With presidential, parliamentary and local council elections over, Organizing Secretary for the ruling All People’s Congress Party Mohamed L Bangura has maintained that the issue of regionalism was started by the opposition SLPP when they [SLPP] were in power.
Reacting to a question posed to him by this press, that the ruling party has been accused of appointing mostly northerners in positions of trust, Bangura said the APC is the only political party in Sierra Leone that abolishes the question of religion, the question of regionalism, and the question of tribalism.
Bangura said, “The whole thing [regionalism] started with the brutal removal of the APC from power in 1992.
When the SLPP came in to office, in the whole of the Southern region of Sierra Leone, there was no Member of Parliament for the APC; everything went to the SLPP. The whole thing called regionalism began in the south…”
Defending his statements, Bangura said the Northern Province and the Western area, where the APC has its stronghold, are the most free areas for political campaign. “No candidate of the SLPP was ever harassed or intimidated in the northern region or in the Western area,” he said. “Think of what happened to now President Ernest Koroma in Bo – there was an attack on him. Think of what happened to him at Swegbema – there was an attack on him, to the extent that he was chased from Swegbema up to Mile 91. But that never happened in the Northern Province or in the Western area. So the question of regionalism is not with the APC, it is with the SLPP.”
Speaking on the issue of appointments made by the President, Bangura stressed that the president has the unquestionable right of appointing people to political positions and “if you at the parastatals, there are Temnes, there are Mendes there are Kurankos, and there are Konos.”

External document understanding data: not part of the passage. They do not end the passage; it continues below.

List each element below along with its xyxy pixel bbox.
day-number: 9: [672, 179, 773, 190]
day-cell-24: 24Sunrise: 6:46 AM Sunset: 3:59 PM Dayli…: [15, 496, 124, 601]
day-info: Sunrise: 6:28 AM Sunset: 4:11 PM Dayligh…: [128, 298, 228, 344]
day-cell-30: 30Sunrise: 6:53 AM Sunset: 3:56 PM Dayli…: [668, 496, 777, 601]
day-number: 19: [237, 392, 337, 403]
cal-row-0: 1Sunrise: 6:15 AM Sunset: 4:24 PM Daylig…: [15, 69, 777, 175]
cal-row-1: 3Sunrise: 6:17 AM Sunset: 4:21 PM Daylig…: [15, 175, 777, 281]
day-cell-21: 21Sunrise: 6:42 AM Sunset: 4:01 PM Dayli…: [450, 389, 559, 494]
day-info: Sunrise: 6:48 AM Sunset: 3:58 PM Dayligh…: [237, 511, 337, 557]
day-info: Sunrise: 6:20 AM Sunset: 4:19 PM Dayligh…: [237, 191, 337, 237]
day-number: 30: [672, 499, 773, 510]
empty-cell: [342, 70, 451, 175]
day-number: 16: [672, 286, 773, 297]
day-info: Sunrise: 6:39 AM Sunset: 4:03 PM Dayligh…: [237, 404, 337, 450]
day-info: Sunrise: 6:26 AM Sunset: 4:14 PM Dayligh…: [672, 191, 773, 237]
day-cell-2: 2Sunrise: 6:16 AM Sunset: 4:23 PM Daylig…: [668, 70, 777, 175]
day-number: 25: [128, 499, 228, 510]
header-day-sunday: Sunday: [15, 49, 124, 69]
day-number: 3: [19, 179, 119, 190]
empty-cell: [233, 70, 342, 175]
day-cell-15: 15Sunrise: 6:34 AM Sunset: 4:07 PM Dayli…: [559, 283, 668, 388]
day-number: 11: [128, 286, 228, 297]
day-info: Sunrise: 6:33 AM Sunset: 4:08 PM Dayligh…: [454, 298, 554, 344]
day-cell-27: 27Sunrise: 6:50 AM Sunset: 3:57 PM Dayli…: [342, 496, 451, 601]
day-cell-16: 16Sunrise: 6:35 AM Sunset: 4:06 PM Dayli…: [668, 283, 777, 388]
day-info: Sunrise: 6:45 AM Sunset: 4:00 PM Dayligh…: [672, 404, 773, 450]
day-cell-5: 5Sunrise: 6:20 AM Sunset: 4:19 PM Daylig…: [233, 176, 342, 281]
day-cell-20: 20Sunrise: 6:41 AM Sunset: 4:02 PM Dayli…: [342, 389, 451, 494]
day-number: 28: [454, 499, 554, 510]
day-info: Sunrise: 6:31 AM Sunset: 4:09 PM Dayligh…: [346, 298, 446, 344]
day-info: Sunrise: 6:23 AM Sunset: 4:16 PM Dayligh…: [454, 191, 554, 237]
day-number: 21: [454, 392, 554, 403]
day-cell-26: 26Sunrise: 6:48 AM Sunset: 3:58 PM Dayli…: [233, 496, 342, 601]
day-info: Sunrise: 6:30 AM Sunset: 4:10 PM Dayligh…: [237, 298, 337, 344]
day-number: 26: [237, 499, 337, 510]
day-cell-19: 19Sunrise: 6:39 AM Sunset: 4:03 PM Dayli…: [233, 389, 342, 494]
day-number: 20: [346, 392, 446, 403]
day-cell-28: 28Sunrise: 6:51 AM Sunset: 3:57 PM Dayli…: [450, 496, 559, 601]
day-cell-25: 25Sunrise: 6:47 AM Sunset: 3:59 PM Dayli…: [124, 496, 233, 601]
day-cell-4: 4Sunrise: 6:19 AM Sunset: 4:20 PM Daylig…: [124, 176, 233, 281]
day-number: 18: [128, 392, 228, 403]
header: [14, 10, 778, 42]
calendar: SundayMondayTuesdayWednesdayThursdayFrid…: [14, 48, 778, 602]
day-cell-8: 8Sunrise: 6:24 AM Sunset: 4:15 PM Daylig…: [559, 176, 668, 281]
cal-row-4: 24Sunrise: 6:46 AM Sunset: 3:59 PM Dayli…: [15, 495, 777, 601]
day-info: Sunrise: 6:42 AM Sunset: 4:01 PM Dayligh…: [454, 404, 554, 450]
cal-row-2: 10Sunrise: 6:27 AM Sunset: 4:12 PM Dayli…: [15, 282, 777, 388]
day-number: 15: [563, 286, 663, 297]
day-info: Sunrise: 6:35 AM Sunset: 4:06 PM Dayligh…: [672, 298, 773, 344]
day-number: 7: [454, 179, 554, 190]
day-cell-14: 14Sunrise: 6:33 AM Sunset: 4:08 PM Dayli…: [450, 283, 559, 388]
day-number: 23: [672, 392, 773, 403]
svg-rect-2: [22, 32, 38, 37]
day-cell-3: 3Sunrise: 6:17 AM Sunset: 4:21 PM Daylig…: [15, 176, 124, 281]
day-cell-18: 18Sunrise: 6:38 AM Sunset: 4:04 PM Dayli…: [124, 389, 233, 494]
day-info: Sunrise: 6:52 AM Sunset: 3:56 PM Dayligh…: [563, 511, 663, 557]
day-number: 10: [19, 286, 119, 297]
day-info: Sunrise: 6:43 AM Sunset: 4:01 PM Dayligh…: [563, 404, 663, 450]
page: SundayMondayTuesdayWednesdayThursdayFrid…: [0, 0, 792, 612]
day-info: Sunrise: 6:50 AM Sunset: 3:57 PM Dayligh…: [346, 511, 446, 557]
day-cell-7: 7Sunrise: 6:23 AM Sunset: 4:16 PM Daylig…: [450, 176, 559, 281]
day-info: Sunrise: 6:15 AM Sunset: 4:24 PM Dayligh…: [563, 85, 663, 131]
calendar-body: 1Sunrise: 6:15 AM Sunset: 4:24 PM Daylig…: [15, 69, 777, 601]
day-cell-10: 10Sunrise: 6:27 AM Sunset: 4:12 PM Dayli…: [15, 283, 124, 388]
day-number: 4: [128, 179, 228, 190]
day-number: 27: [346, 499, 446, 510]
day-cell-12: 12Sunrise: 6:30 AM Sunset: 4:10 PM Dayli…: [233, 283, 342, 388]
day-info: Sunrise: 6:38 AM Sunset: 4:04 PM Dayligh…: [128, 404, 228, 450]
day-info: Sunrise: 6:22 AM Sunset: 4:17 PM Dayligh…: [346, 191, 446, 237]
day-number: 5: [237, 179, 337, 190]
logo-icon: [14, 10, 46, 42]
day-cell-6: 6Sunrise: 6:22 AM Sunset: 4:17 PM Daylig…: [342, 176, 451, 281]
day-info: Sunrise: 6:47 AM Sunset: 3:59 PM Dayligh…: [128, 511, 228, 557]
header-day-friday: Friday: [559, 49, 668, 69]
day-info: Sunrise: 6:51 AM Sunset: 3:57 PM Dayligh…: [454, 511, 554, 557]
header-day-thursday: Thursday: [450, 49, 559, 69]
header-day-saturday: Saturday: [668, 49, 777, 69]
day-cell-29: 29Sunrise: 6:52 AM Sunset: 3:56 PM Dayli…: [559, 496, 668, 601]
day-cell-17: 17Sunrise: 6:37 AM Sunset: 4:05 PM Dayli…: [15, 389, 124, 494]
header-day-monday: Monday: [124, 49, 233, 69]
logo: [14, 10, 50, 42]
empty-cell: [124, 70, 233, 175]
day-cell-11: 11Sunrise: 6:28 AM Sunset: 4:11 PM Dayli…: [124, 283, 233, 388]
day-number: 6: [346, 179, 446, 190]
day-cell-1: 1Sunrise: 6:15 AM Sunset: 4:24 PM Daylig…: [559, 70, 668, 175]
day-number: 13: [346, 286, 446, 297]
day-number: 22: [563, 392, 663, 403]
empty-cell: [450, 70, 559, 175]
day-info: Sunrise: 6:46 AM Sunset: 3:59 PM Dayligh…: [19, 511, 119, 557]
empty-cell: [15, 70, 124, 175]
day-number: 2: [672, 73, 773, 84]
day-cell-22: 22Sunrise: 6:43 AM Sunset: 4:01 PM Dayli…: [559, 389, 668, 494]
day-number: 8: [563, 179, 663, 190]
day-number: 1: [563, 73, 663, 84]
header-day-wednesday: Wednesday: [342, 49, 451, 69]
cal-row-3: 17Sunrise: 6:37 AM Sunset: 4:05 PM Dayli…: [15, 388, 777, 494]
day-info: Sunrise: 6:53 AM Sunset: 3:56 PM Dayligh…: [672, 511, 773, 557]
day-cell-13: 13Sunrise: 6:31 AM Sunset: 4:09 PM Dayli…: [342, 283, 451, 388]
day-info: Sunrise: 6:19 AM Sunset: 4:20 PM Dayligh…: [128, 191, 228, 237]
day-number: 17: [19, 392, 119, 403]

“The issue of winning elections has to do with preparedness by political parties and speaking on the organization of the APC for future elections,” Bangura said. “The APC have had a very good foundation as a political party, mindful of the fact that we are moving towards 2012.” Considering what the APC did in 2007 as an opposition party, Bangura said,
“We won at the polls for the presidential, parliamentary and at the local level. So we have got a firm foundation now to sweep 2012 clean.”